**WHAT YOU SHOULD DO:** Repeat every entry word for word; omit all pictures.

**TASK INPUTS:**
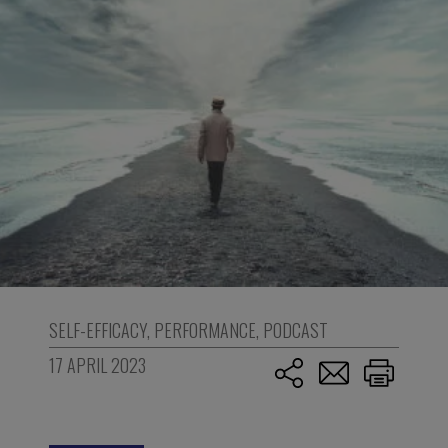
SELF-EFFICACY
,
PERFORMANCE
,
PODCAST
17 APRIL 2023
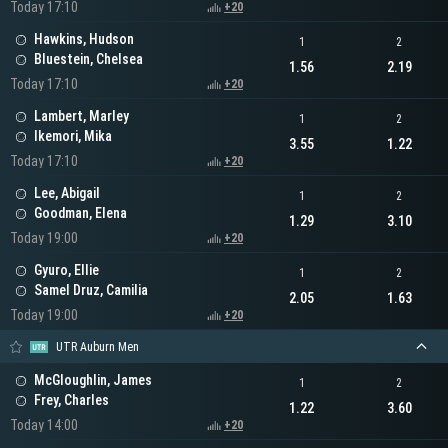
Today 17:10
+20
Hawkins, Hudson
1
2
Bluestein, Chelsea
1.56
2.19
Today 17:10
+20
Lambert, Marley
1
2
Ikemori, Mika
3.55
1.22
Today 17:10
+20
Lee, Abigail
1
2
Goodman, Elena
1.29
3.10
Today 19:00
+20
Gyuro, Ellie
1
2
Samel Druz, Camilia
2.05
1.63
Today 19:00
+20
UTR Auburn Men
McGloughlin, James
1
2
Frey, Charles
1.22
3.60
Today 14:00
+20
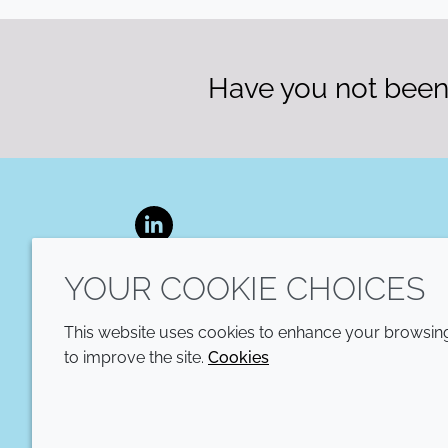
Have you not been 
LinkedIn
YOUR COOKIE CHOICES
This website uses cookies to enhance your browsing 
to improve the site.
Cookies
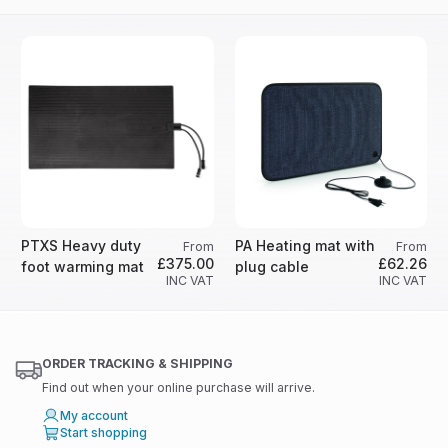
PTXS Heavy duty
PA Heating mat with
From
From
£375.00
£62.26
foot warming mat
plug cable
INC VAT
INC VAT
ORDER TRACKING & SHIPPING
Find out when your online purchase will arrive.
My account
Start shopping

**WRITTEN SOLUTION:**
SELF-EFFICACY
,
PERFORMANCE
,
PODCAST
17 APRIL 2023
Today 17:10
+20
Hawkins, Hudson
1
2
Bluestein, Chelsea
1.56
2.19
Today 17:10
+20
Lambert, Marley
1
2
Ikemori, Mika
3.55
1.22
Today 17:10
+20
Lee, Abigail
1
2
Goodman, Elena
1.29
3.10
Today 19:00
+20
Gyuro, Ellie
1
2
Samel Druz, Camilia
2.05
1.63
Today 19:00
+20
UTR Auburn Men
McGloughlin, James
1
2
Frey, Charles
1.22
3.60
Today 14:00
+20
Have you not been 
LinkedIn
YOUR COOKIE CHOICES
This website uses cookies to enhance your browsing 
to improve the site.
Cookies
PTXS Heavy duty
PA Heating mat with
From
From
£375.00
£62.26
foot warming mat
plug cable
INC VAT
INC VAT
ORDER TRACKING & SHIPPING
Find out when your online purchase will arrive.
My account
Start shopping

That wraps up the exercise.